Findings regarding clouds above Mount Fuji and Mount Oyama highlight how microplastics are highly mobile

Microplastics have been found everywhere from the oceans’ depths to the Antarctic ice, and now new research has detected it in an alarming new location – clouds hanging atop two Japanese mountains.

The clouds around Japan’s Mount Fuji and Mount Oyama contain concerning levels of the tiny plastic bits, and highlight how the pollution can be spread long distances, contaminating the planet’s crops and water via “plastic rainfall”.

The plastic was so concentrated in the samples researchers collected that it is thought to be causing clouds to form while giving off greenhouse gasses.

“If the issue of ‘plastic air pollution’ is not addressed proactively, climate change and ecological risks may become a reality, causing irreversible and serious environmental damage in the future,” the study’s lead author, Hiroshi Okochi, a professor at Waseda University, said in a statement.

The peer-reviewed paper was published in Environmental Chemistry Letters, and the authors believe it is the first to check clouds for microplastics.

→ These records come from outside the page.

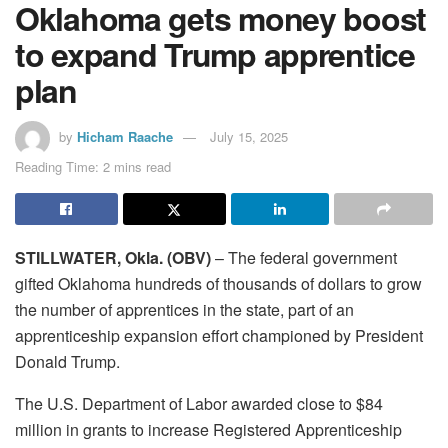
Oklahoma gets money boost
to expand Trump apprentice
plan
by
Hicham Raache
July 15, 2025
Reading Time: 2 mins read
STILLWATER, Okla. (OBV)
– The federal government
gifted Oklahoma hundreds of thousands of dollars to grow
the number of apprentices in the state, part of an
apprenticeship expansion effort championed by President
Donald Trump.
The U.S. Department of Labor awarded close to $84
million in grants to increase Registered Apprenticeship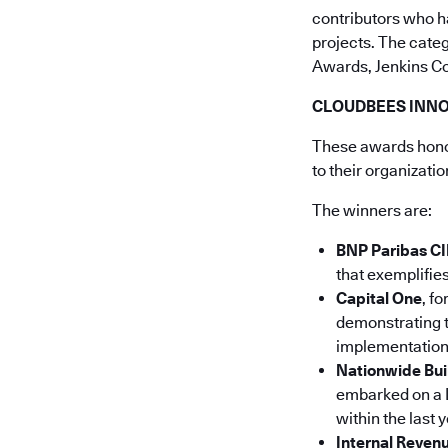
contributors who h
projects. The cate
Awards, Jenkins C
CLOUDBEES INN
These awards honor
to their organizati
The winners are:
BNP Paribas CI
that exemplifie
Capital One
, f
demonstrating 
implementation 
Nationwide Bui
embarked on a D
within the last y
Internal Revenu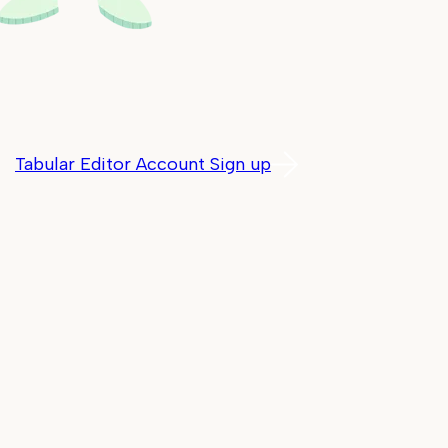
Tabular Editor Account Sign up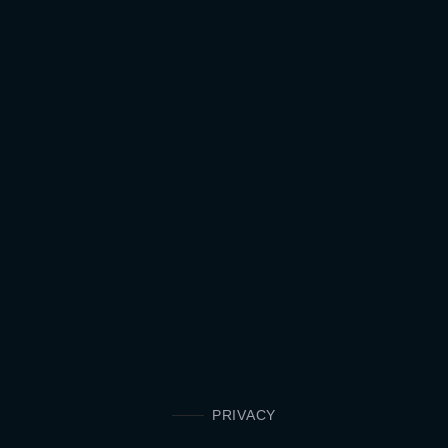
PRIVACY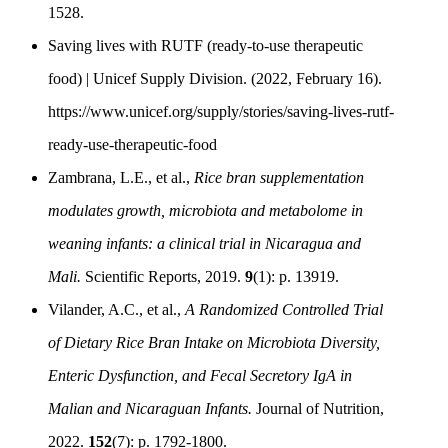
1528.
Saving lives with RUTF (ready-to-use therapeutic
food) | Unicef Supply Division. (2022, February 16).
https://www.unicef.org/supply/stories/saving-lives-rutf-
ready-use-therapeutic-food
Zambrana, L.E., et al.,
Rice bran supplementation
modulates growth, microbiota and metabolome in
weaning infants: a clinical trial in Nicaragua and
Mali.
Scientific Reports, 2019.
9
(1): p. 13919.
Vilander, A.C., et al.,
A Randomized Controlled Trial
of Dietary Rice Bran Intake on Microbiota Diversity,
Enteric Dysfunction, and Fecal Secretory IgA in
Malian and Nicaraguan Infants.
Journal of Nutrition,
2022.
152
(7): p. 1792-1800.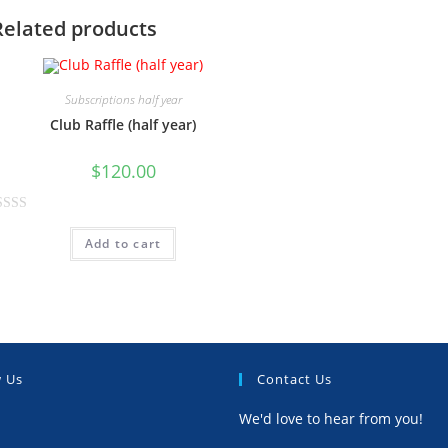
Related products
Subscriptions half year
Club Raffle (half year)
$
120.00
Add to cart
w Us
Contact Us
We'd love to hear from you!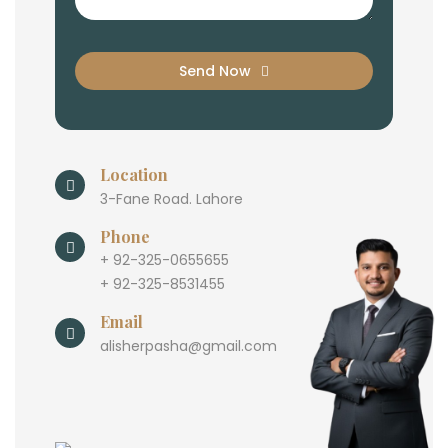
Send Now
Location
3-Fane Road. Lahore
Phone
+ 92-325-0655655
+ 92-325-8531455
Email
alisherpasha@gmail.com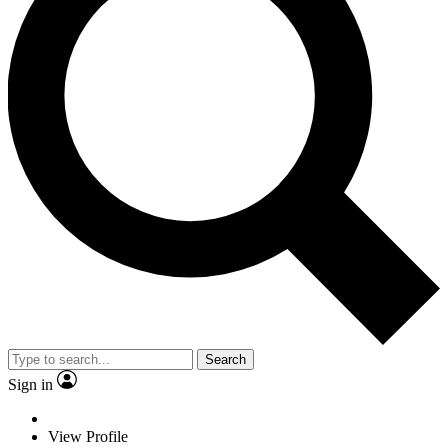
Search
Sign in
View Profile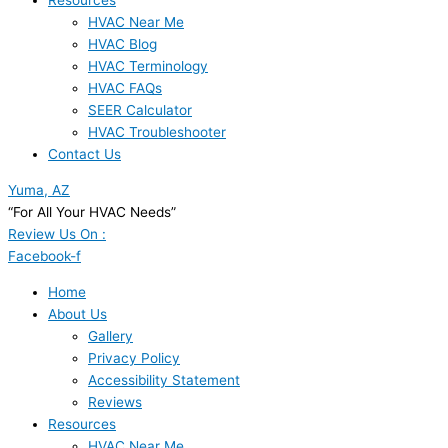
Resources
HVAC Near Me
HVAC Blog
HVAC Terminology
HVAC FAQs
SEER Calculator
HVAC Troubleshooter
Contact Us
Yuma, AZ
“For All Your HVAC Needs”
Review Us On :
Facebook-f
Home
About Us
Gallery
Privacy Policy
Accessibility Statement
Reviews
Resources
HVAC Near Me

The pollution is made up of plastic particles smaller than five millimeters that are released from larger pieces of plastic during degradation. They are also intentionally added to some products, or discharged in industrial effluent. Tires are thought to be among the main sources, as are plastic beads used in personal care products. Recent research has found them to be widely accumulating across the globe – as much as 10m tons are estimated to end up in the oceans annually.

Humans and animals ingest or inhale large amounts of microplastics, which have been detected in human lungs, brains, hearts, blood, placentas, and feces. Their toxicity is still being studied, but new research that exposed mice to microplastic points to health issues, like behavioral changes, and other studies have found links to cancer and irritable bowel syndrome.

Waseda researchers gathered samples at altitudes ranging between 1,300-3,776 meters, which revealed nine types of polymers, like polyurethane, and one type of rubber. The cloud’s mist contained about 6.7 to 13.9 pieces of microplastics per litre, and among them was a large volume of “water loving” plastic bits, which suggests the pollution “plays a key role in rapid cloud formation, which may eventually affect the overall climate”, the authors wrote in a press release.